Exercise requirements | Search the records for the string "правило", and show each line where it appears.

Input records |
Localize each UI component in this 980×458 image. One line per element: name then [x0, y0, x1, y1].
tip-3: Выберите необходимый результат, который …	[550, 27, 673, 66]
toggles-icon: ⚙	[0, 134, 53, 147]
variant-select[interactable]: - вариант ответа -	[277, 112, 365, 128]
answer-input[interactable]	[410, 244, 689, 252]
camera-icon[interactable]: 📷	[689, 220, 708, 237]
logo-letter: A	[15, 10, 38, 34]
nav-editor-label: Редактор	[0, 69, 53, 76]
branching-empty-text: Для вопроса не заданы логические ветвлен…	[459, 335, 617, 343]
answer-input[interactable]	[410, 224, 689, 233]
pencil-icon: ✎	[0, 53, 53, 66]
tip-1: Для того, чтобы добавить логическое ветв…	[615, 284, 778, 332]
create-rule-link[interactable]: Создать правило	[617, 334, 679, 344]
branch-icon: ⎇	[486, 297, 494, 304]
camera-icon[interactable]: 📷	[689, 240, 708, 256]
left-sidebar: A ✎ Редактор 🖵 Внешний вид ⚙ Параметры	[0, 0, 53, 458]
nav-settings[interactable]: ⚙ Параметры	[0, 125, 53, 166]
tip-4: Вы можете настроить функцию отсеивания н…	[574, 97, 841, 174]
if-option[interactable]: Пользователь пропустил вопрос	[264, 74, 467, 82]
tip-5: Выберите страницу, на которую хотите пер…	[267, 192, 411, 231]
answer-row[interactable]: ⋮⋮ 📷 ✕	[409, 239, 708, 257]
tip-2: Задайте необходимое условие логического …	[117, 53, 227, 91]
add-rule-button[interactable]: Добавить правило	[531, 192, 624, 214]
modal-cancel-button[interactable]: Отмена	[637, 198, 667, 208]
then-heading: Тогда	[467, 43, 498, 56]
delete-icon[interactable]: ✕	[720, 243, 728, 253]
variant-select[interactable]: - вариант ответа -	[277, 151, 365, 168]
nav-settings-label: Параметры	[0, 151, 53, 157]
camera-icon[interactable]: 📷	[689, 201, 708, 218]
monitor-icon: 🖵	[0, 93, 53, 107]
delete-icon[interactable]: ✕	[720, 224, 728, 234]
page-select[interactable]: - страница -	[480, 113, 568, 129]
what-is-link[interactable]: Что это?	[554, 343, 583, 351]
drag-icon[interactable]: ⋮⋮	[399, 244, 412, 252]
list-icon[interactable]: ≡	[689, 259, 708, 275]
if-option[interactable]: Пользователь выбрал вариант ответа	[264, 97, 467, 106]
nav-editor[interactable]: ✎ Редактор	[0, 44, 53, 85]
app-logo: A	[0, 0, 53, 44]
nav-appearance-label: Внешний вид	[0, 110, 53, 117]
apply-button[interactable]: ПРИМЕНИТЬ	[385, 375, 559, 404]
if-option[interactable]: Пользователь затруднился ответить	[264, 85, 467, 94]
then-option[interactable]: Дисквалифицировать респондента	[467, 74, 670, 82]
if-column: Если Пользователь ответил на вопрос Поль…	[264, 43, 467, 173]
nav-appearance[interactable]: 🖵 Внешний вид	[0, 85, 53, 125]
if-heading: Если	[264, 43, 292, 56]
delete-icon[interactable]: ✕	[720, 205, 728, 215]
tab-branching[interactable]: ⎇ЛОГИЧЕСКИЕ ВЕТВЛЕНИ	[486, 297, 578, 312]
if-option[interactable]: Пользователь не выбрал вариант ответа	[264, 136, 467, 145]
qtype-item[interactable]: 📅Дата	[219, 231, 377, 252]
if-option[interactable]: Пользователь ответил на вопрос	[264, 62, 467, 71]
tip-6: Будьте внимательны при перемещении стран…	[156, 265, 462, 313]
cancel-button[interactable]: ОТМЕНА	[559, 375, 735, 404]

--

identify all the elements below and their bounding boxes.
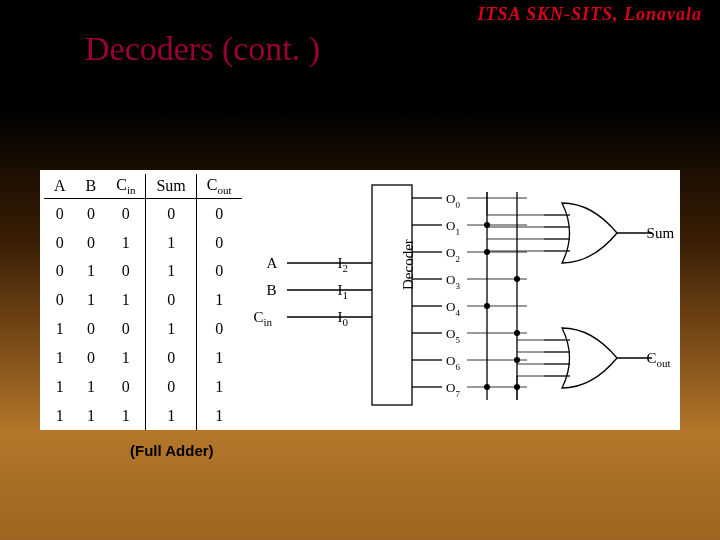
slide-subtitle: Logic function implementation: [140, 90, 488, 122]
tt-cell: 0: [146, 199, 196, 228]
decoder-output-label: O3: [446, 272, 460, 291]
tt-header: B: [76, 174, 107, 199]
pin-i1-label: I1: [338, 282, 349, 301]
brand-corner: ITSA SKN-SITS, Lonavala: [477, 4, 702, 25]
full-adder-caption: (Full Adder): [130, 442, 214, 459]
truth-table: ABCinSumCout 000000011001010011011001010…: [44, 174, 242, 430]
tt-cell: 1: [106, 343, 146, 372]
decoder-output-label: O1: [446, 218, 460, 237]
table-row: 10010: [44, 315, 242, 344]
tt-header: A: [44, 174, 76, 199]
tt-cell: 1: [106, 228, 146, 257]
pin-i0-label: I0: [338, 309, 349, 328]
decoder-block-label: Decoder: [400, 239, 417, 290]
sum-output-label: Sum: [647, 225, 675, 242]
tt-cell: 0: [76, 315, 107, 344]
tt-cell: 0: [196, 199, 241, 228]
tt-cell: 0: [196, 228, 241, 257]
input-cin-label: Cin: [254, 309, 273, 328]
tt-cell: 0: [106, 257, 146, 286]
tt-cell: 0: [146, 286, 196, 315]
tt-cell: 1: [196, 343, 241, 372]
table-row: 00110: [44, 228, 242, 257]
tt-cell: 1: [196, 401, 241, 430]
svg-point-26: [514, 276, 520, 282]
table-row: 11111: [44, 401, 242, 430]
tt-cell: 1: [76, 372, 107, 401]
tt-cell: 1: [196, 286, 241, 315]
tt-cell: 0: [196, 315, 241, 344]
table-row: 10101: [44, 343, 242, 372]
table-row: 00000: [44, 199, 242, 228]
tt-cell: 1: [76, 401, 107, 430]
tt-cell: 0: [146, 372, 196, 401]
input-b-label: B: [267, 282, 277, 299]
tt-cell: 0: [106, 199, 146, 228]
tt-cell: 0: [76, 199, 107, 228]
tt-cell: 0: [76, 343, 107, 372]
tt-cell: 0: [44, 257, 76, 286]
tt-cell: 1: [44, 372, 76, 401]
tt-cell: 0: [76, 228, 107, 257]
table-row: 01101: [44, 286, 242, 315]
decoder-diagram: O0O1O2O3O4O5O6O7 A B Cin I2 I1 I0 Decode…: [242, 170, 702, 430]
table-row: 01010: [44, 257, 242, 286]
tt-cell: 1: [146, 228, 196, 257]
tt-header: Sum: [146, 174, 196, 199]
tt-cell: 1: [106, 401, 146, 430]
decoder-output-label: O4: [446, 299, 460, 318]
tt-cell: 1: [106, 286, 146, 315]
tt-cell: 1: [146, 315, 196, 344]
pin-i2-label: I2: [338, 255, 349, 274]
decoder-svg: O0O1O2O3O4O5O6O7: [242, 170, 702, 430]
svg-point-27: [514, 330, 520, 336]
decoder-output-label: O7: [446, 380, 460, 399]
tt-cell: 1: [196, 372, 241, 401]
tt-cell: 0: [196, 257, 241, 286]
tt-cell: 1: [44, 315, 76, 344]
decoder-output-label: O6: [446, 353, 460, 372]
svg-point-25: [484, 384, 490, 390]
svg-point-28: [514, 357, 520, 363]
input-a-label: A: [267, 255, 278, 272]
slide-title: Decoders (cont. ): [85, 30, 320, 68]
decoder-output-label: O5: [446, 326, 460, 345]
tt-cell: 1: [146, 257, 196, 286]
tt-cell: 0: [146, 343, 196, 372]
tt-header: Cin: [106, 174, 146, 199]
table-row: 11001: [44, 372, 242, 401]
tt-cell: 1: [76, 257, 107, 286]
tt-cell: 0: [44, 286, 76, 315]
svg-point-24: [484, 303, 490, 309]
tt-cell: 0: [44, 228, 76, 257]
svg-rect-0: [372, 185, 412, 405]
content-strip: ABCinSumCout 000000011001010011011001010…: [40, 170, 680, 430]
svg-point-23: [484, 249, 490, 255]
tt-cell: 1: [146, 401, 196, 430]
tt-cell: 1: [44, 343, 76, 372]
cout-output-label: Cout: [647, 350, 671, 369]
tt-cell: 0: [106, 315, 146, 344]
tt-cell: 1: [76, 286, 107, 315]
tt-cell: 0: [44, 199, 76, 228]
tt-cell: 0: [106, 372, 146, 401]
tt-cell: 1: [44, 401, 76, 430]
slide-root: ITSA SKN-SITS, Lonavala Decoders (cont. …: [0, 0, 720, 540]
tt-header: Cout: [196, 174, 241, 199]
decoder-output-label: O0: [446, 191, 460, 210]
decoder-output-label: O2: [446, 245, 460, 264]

Exercise response |
create-rule-link[interactable]: Создать правило	[617, 334, 679, 344]
add-rule-button[interactable]: Добавить правило	[531, 192, 624, 214]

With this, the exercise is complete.